Si cerca di diminuire le proporzioni del proprio dolore

Da quando se n’era andata, molto spesso, se mi sembrava che non fosse possibile accorgersi che avevo pianto, suonavo per Françoise e le dicevo: “Bisognerà vedere se Mademoiselle Albertine non ha dimenticato niente. Ricordatevi di fare la sua camera, perché sia bene in ordine quando tornerà”. O semplicemente: “Proprio l’altro giorno, ma sì, proprio il giorno prima di partire, Mademoiselle Albertine mi diceva…”. Facendo intravedere a Françoise che l’assenza di Albertine sarebbe stata breve, volevo diminuire il detestabile piacere che essa le procurava; inoltre, volevo dimostrarle che non temevo di parlare di tale assenza, e fargliela apparire – al modo di certi generali che chiamano ritirata strategica e conforme ai piani previsti gli arretramenti forzati – come voluta, e come un episodio di cui tenevo momentaneamente nascosto il significato, non certo come la fine del mio rapporto con Albertine. Nominandola continuamente volevo infine far entrare, come un po’ d’aria, qualcosa di lei in quella camera dove la sua partenza aveva fatto il vuoto e io non respiravo più. E poi, si cerca di diminuire le proporzioni del proprio dolore facendolo entrare nel linguaggio parlato, fra la richiesta di un vestito e gli ordini per il pranzo.

Marcel Proust, Albertine scomparsa I

Traduzione di G. Raboni per i Meridiani Mondadori

Françoise e la “ciarlatanessa”

E questa vita, che chiunque avesse conosciuto i miei sospetti e la schiavitù di Albertine avrebbe giudicata crudele per entrambi, dal di fuori, per Françoise, passava per una vita di immeritati piaceri che quella “seduttrice” – o, come diceva Françoise la quale, essendo più gelosa delle donne, usava assai più spesso questa deformazione femminile che non la forma maschile, quella “ciarlatanessa” – riusciva abilmente a farsi elargire. Siccome, stando con me, aveva arricchito il proprio vocabolario di termini nuovi, ma adattandoli a modo suo, Françoise diceva anche, parlando di Albertine, di non aver mai conosciuto una persona d’una tale “perfidità”, capace di “spillarmi quattrini” recitando così bene la commedia (cosa che Françoise, portata a prendere il particolare per il generale quanto il generale per il particolare, e in possesso di idee abbastanza vaghe sulla distinzione dei generi nell’arte drammatica, chiamava “recitare la pantomima”).

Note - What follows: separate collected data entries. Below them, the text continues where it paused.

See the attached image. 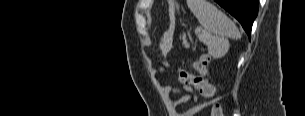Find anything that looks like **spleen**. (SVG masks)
Instances as JSON below:
<instances>
[{
    "label": "spleen",
    "mask_w": 305,
    "mask_h": 116,
    "mask_svg": "<svg viewBox=\"0 0 305 116\" xmlns=\"http://www.w3.org/2000/svg\"><path fill=\"white\" fill-rule=\"evenodd\" d=\"M187 5L201 26L209 33L215 34V37H211L208 42L211 49L216 45L227 48V38L238 39L241 37L232 20L210 2L206 0H187Z\"/></svg>",
    "instance_id": "spleen-1"
}]
</instances>
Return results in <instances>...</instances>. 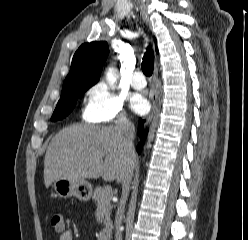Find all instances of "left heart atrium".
<instances>
[{"instance_id": "1", "label": "left heart atrium", "mask_w": 248, "mask_h": 240, "mask_svg": "<svg viewBox=\"0 0 248 240\" xmlns=\"http://www.w3.org/2000/svg\"><path fill=\"white\" fill-rule=\"evenodd\" d=\"M131 107L138 114L144 113L148 108V102L141 95H134L131 101Z\"/></svg>"}]
</instances>
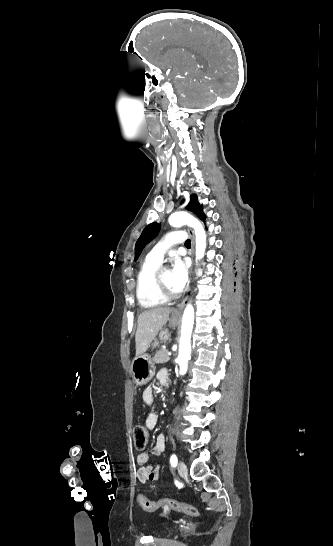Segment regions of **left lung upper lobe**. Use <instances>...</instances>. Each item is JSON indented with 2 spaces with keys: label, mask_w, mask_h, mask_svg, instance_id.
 I'll use <instances>...</instances> for the list:
<instances>
[{
  "label": "left lung upper lobe",
  "mask_w": 333,
  "mask_h": 546,
  "mask_svg": "<svg viewBox=\"0 0 333 546\" xmlns=\"http://www.w3.org/2000/svg\"><path fill=\"white\" fill-rule=\"evenodd\" d=\"M186 208L195 213L201 220H205L206 216L203 213L202 206L198 203L197 195L193 194L190 196V201ZM161 225L157 222H153L149 224L142 232L141 236L136 242L135 245V261L137 260V257L140 255L141 251L145 247L147 243H149L153 238L156 237L160 230Z\"/></svg>",
  "instance_id": "obj_1"
}]
</instances>
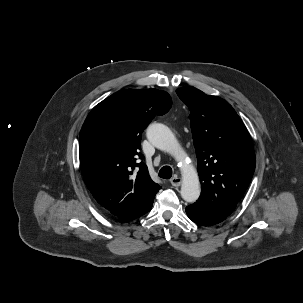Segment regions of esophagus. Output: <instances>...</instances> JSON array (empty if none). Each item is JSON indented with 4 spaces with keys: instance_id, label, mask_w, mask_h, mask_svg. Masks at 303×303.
<instances>
[{
    "instance_id": "esophagus-1",
    "label": "esophagus",
    "mask_w": 303,
    "mask_h": 303,
    "mask_svg": "<svg viewBox=\"0 0 303 303\" xmlns=\"http://www.w3.org/2000/svg\"><path fill=\"white\" fill-rule=\"evenodd\" d=\"M181 182H182V180H181V178L178 177V176H174L173 178L170 179V183H171V185L174 186V187L180 186V185H181Z\"/></svg>"
}]
</instances>
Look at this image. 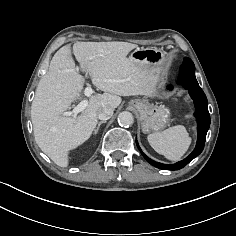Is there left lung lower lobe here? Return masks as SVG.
<instances>
[{"mask_svg":"<svg viewBox=\"0 0 236 236\" xmlns=\"http://www.w3.org/2000/svg\"><path fill=\"white\" fill-rule=\"evenodd\" d=\"M180 81L183 84L185 88L188 89V92L193 99L194 107H195V116L197 118V131H198V139L197 144L193 152L186 157L184 160L179 161L175 164L168 165V164H162L159 162H155L149 157H147L140 149L137 141V147L140 150L143 157L153 166L163 169V170H179L186 166L190 161H192L195 157H197L204 148L205 140H206V134L210 126V115L208 112L207 107V98L203 92V90L200 88L196 77H195V66L191 59L188 57L184 58L183 65L180 68ZM169 88H171L169 86Z\"/></svg>","mask_w":236,"mask_h":236,"instance_id":"1","label":"left lung lower lobe"}]
</instances>
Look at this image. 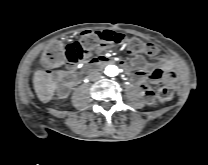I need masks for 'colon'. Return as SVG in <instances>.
<instances>
[{
    "label": "colon",
    "instance_id": "colon-1",
    "mask_svg": "<svg viewBox=\"0 0 208 165\" xmlns=\"http://www.w3.org/2000/svg\"><path fill=\"white\" fill-rule=\"evenodd\" d=\"M106 43L122 44L128 53L133 55L144 53L153 56L157 52L154 44L144 43L137 38H126L121 33L109 30H87L80 32L76 40L67 46L60 41L49 44L42 53L41 63L44 68L50 70L65 65L67 62L89 61V58L93 57L96 51ZM173 95L174 87L168 84L157 91L156 98L160 102H166L172 99Z\"/></svg>",
    "mask_w": 208,
    "mask_h": 165
}]
</instances>
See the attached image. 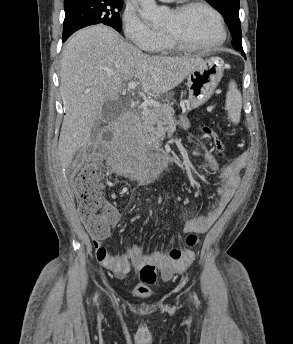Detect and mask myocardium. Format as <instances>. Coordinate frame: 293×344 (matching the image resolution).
Returning a JSON list of instances; mask_svg holds the SVG:
<instances>
[{
    "mask_svg": "<svg viewBox=\"0 0 293 344\" xmlns=\"http://www.w3.org/2000/svg\"><path fill=\"white\" fill-rule=\"evenodd\" d=\"M195 7H200L204 8L207 11H209L212 16L214 17L217 27H218V32L219 35L217 39L209 44L205 45H193L182 39L176 34L169 33V32H163L164 36L167 38V40L176 48L188 52H207L214 50L221 46L226 38H227V30L224 22V18L222 14L211 4L207 3L204 0H189L177 7H175L172 12L176 15H181L188 11L189 9L195 8Z\"/></svg>",
    "mask_w": 293,
    "mask_h": 344,
    "instance_id": "f54148a6",
    "label": "myocardium"
}]
</instances>
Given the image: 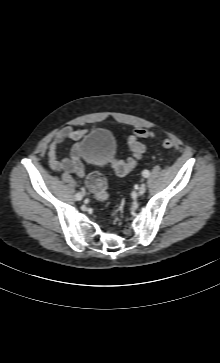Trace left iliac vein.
<instances>
[{
    "label": "left iliac vein",
    "instance_id": "1",
    "mask_svg": "<svg viewBox=\"0 0 220 363\" xmlns=\"http://www.w3.org/2000/svg\"><path fill=\"white\" fill-rule=\"evenodd\" d=\"M146 191V185L145 184H142L139 189H138V195L139 196H142Z\"/></svg>",
    "mask_w": 220,
    "mask_h": 363
}]
</instances>
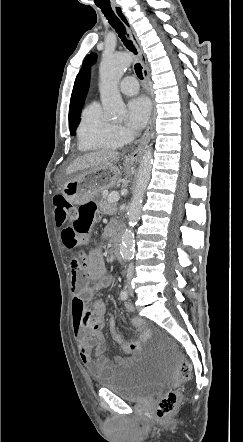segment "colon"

Marcel Proust, La Prigioniera

Traduzione di G. Raboni per i Meridiani Mondadori

Nella prematura sera della mia vita

Non era più la calma del bacio di mia madre a Combray ciò che provavo in quelle sere accanto ad Albertine, ma, al contrario, l’angoscia di quando mia madre mi diceva a malapena buonasera o, addirittura, non saliva affatto in camera mia, perché era arrabbiata con me o perché qualche ospite la tratteneva. Quell’angoscia – non la sua trasposizione nell’amore – no, proprio quella stessa angoscia, che un tempo s’era specializzata nell’amore e che, una volta operatasi la spartizione, la divisione delle passioni, gli era stata assegnata in modo esclusivo, adesso sembrava nuovamente estesa a tutte, ridiventata indivisa com’era nell’infanzia, quasi che tutti i miei sentimenti, tremando di non poter trattenere Albertine accanto al mio letto come un’amante e al tempo stesso come una sorella, come una figlia, finanche come una madre della cui buonanotte quotidiana ricominciavo a provare il puerile bisogno, avessero preso ad assomigliarsi , a unificarsi nella prematura sera della mia vita, che sembrava dover essere non meno breve d’un giorno d’inverno. Ma, pur provando la stessa angoscia della mia infanzia, il mutamento dell’essere per il quale la provavo, la diversità del sentimento ch’esso mi ispirava, la trasformazione stessa del mio carattere mi rendevano impossibile pretenderne la pacificazione da Albertine come allora da mia madre. Non ero più capace di dire: “Sono triste”. Mi limitavo, con la morte nel cuore, a parlare di cose indifferenti che non mi facevano fare il minimo progresso verso una soluzione felice. Mi trascinavo in banalità dolorose. E con l’egoismo intellettuale in virtù del quale, per poco che un’insignificante verità si riferisca in qualche modo al nostro amore, tributiamo i massimi onori a chi l’ha scoperta – non  meno fortuitamente, magari, della cartomante che ci annuncia un fatto banale destinato però, in seguito, a realizzarsi -, io non ero lontano dal ritenere Françoise superiore a Bergotte e ad Elstir  solo perché, a Balbec, mi aveva detto: “Da quella ragazza lì, non avrete che dispiaceri”.